TASK INSTRUCTIONS »
Lines with the string "Charlotte" in the data below: report how many there are, and write nothing but the number.

** Opening RECORDED DATA block **

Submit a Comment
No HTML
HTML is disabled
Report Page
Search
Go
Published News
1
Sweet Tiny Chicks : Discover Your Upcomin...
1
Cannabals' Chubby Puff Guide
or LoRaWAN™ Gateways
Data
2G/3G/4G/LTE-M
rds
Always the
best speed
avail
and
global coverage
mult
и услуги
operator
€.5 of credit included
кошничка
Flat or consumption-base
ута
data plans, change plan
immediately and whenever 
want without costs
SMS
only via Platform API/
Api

** Closing RECORDED DATA block **
** Opening RECORDED DATA block **

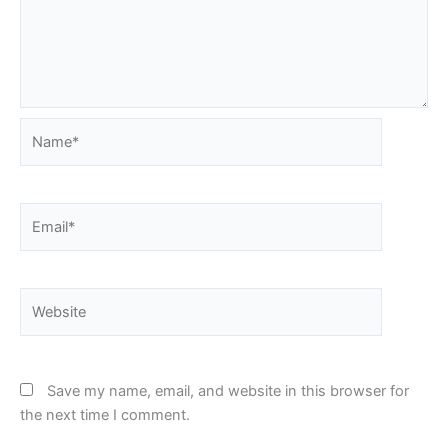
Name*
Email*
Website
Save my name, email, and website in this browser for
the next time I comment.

** Closing RECORDED DATA block **
** Opening RECORDED DATA block **

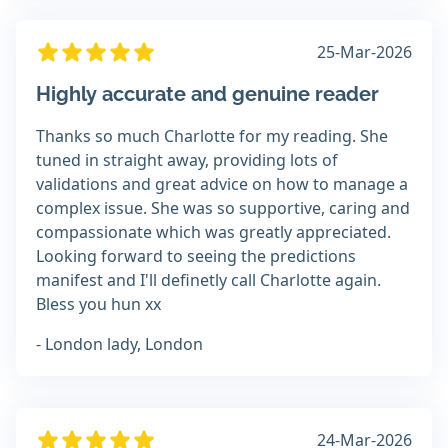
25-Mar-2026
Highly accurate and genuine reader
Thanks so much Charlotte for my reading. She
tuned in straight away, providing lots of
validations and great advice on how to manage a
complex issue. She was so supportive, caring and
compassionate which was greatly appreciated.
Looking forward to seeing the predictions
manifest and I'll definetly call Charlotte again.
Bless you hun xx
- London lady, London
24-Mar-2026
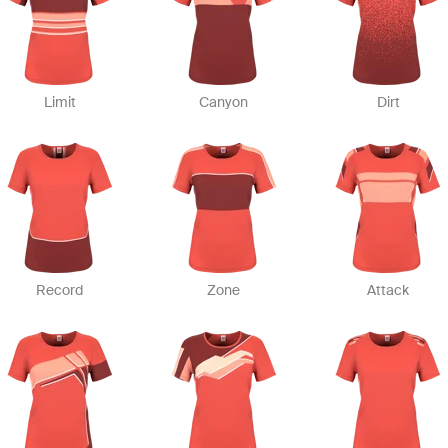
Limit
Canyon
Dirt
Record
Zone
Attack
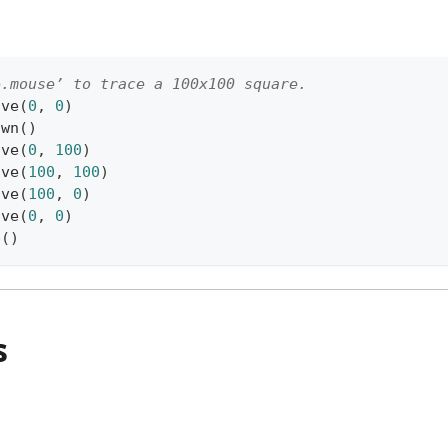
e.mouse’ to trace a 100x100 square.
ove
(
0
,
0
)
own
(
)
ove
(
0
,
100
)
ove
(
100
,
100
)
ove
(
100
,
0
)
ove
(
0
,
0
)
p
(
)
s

** Closing RECORDED DATA block **

WRITTEN RESPONSE »
2